### INSTRUCTIONS FOR THE TASK
Output only the stretch of the listing that starts at the line containing "utilizaremos sus datos" and ends at the line containing "Aceptar todo", reproduced exactly with both ends.
━━━━
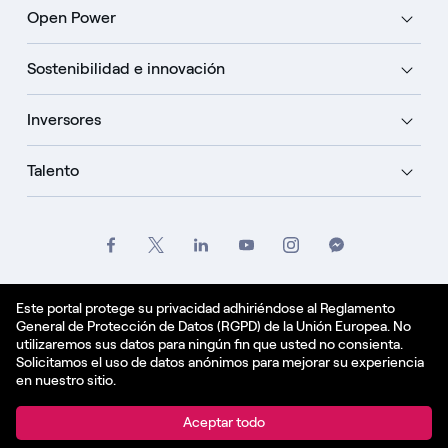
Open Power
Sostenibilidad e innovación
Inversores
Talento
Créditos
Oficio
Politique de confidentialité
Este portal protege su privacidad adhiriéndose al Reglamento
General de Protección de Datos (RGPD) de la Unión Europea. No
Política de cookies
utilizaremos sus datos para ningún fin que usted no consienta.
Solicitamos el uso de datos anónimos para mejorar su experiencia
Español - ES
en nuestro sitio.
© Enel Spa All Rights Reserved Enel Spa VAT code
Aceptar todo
━━━━
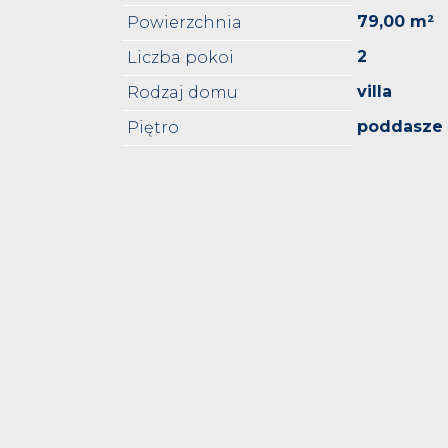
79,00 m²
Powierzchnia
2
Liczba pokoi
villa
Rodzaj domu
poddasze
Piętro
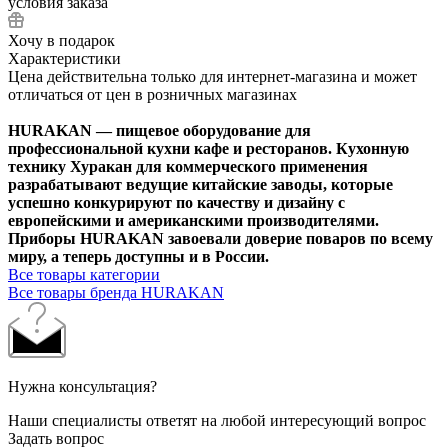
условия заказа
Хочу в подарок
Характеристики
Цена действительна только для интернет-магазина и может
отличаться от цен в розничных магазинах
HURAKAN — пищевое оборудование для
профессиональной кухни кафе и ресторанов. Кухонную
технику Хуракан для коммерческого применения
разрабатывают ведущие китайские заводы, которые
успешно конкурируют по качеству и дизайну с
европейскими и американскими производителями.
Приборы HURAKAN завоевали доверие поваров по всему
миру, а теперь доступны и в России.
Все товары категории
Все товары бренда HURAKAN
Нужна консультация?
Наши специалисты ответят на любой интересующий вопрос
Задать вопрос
━━━━
### EXPECTED ANSWER
utilizaremos sus datos para ningún fin que usted no consienta.
Solicitamos el uso de datos anónimos para mejorar su experiencia
Español - ES
en nuestro sitio.
© Enel Spa All Rights Reserved Enel Spa VAT code
Aceptar todo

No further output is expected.